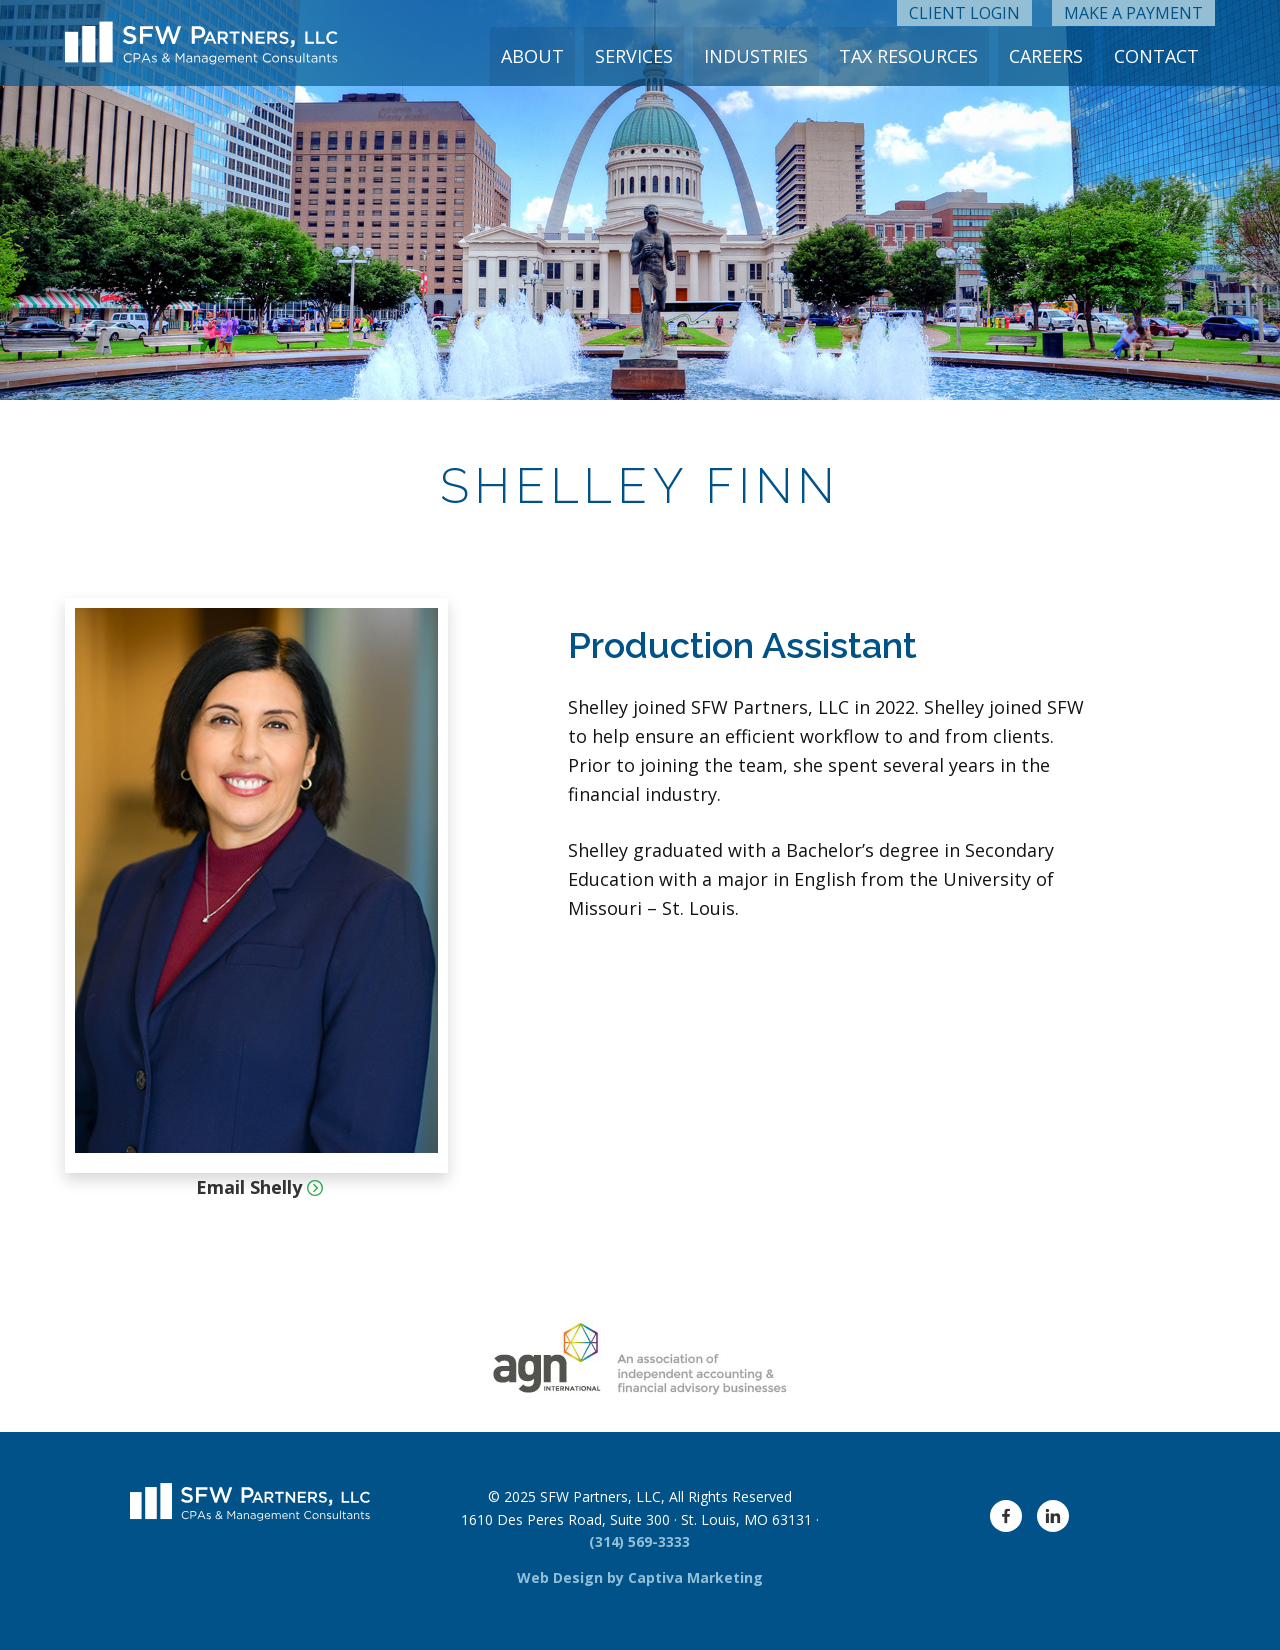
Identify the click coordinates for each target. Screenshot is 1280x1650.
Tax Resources (911, 57)
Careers (1048, 57)
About (538, 57)
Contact (1157, 57)
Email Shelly (257, 1187)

################

■ Work to complete
Where the material contains pictures, leave them out and copy the rest verbatim.

■ Answer section
Identify the click coordinates for each target. Screenshot is 1280x1650.
Tax Resources (911, 57)
Careers (1048, 57)
About (538, 57)
Contact (1157, 57)
Email Shelly (257, 1187)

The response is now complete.